# DATA TO USE:
-----

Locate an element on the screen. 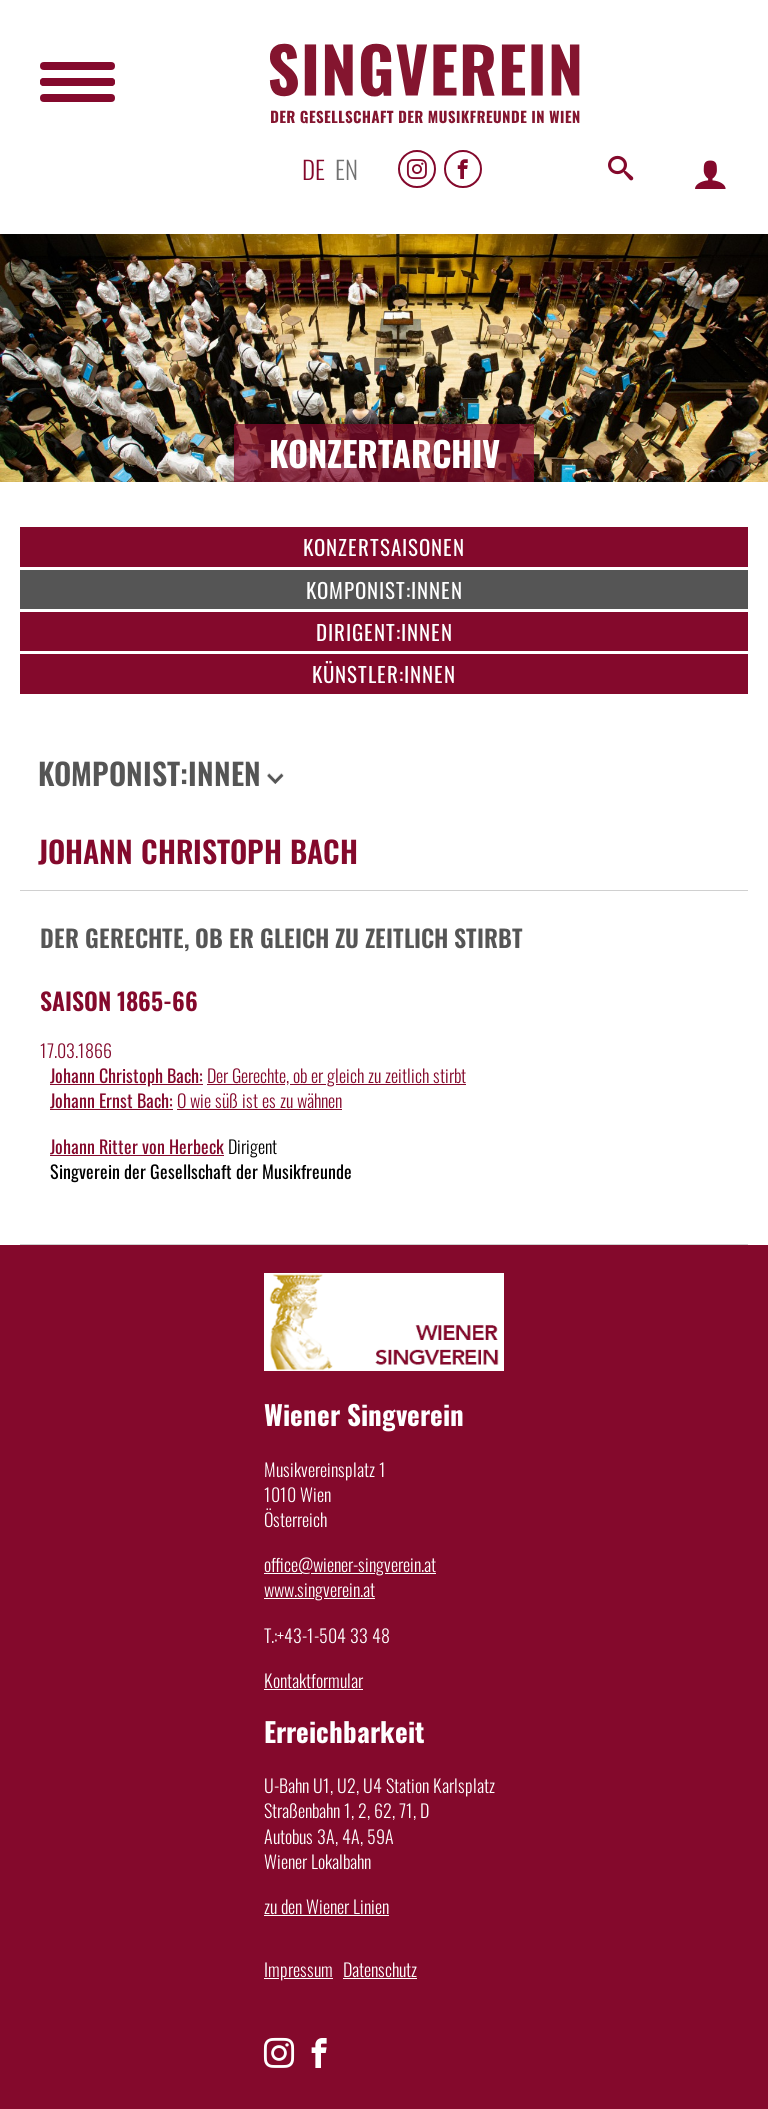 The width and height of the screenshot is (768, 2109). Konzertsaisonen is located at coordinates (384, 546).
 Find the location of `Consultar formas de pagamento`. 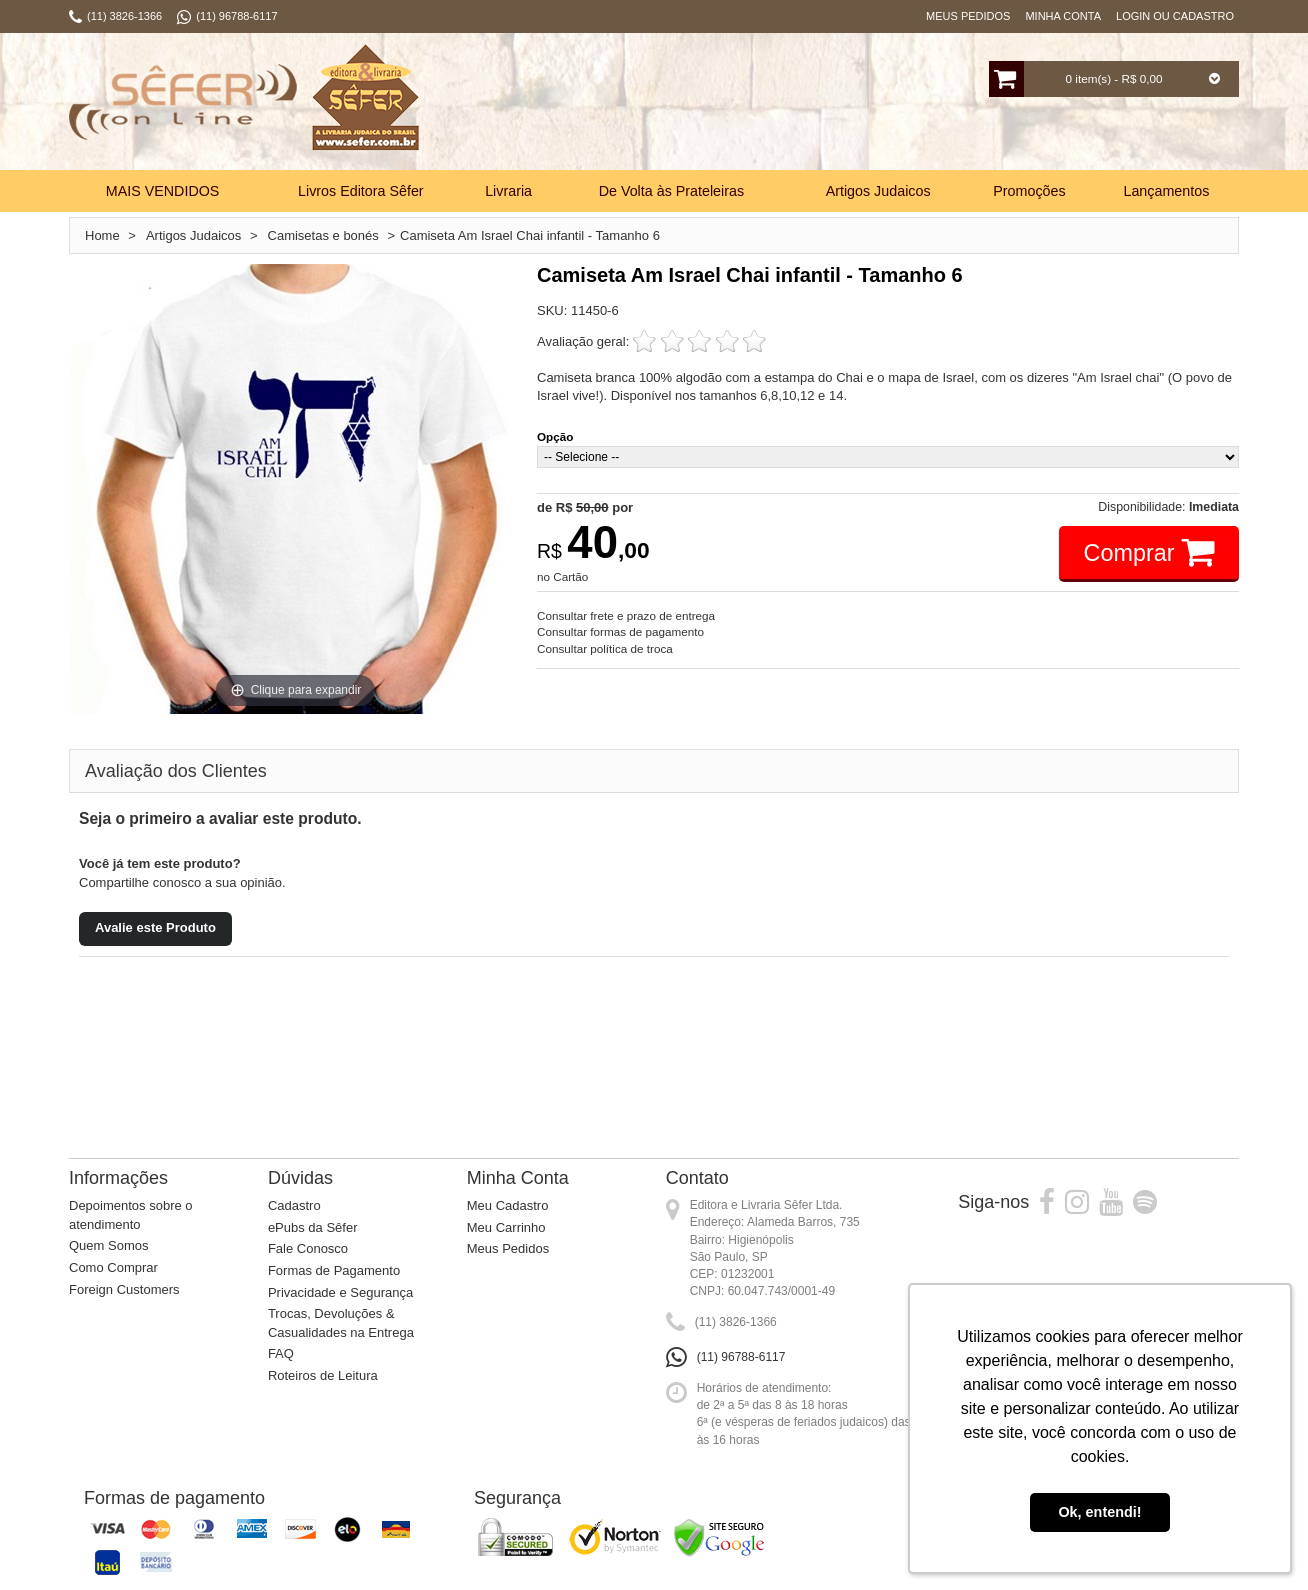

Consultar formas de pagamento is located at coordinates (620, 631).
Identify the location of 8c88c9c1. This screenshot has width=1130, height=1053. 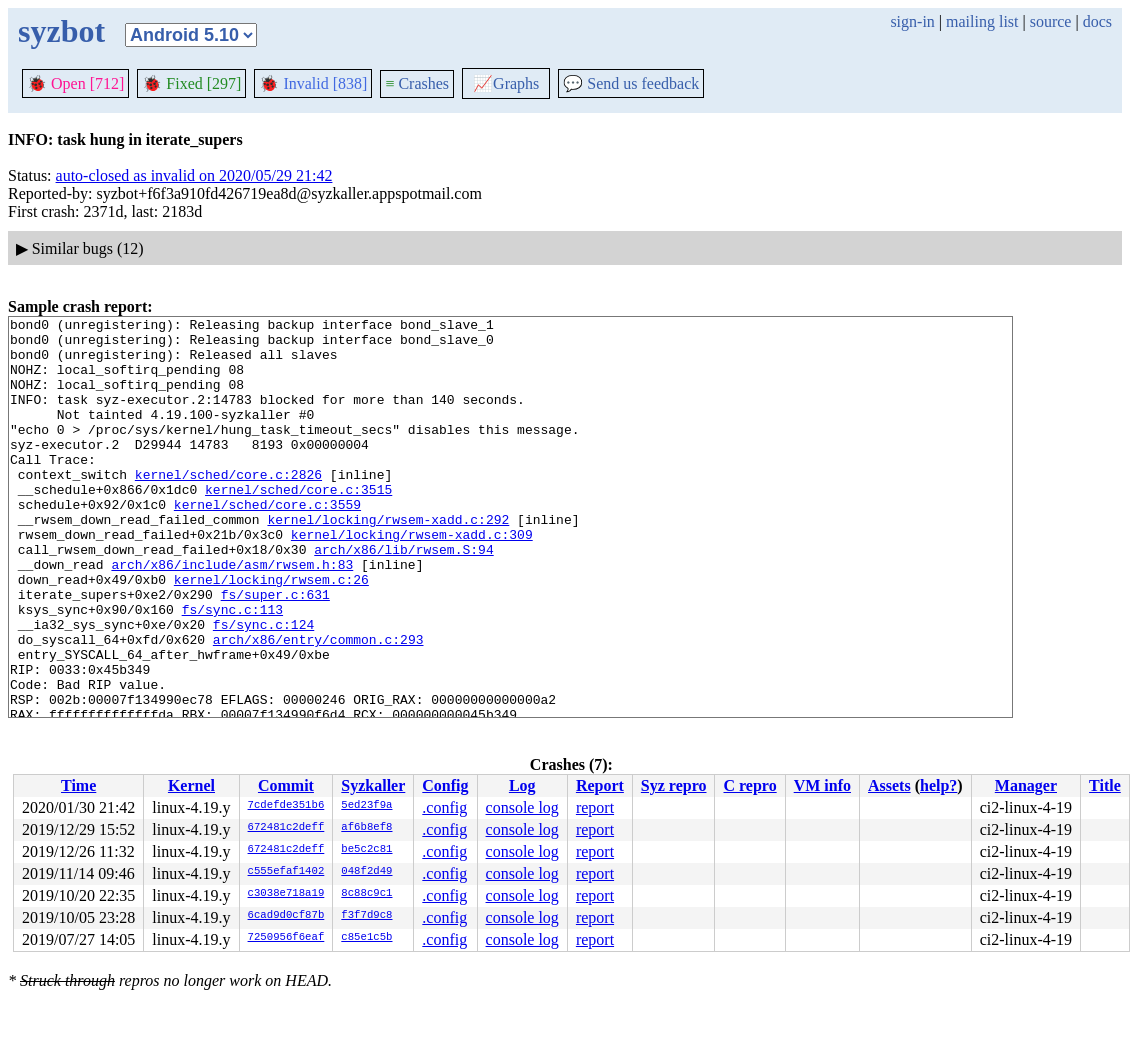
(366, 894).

-----

# ASSIGNMENT:
No pictures go in the copy. Retype exactly the lines from the one with "Identify the location" through the last line of the entries above, both included, and nothing more.

# FINISHED EXERCISE:
Identify the location of 8c88c9c1. This screenshot has width=1130, height=1053. 
(366, 894).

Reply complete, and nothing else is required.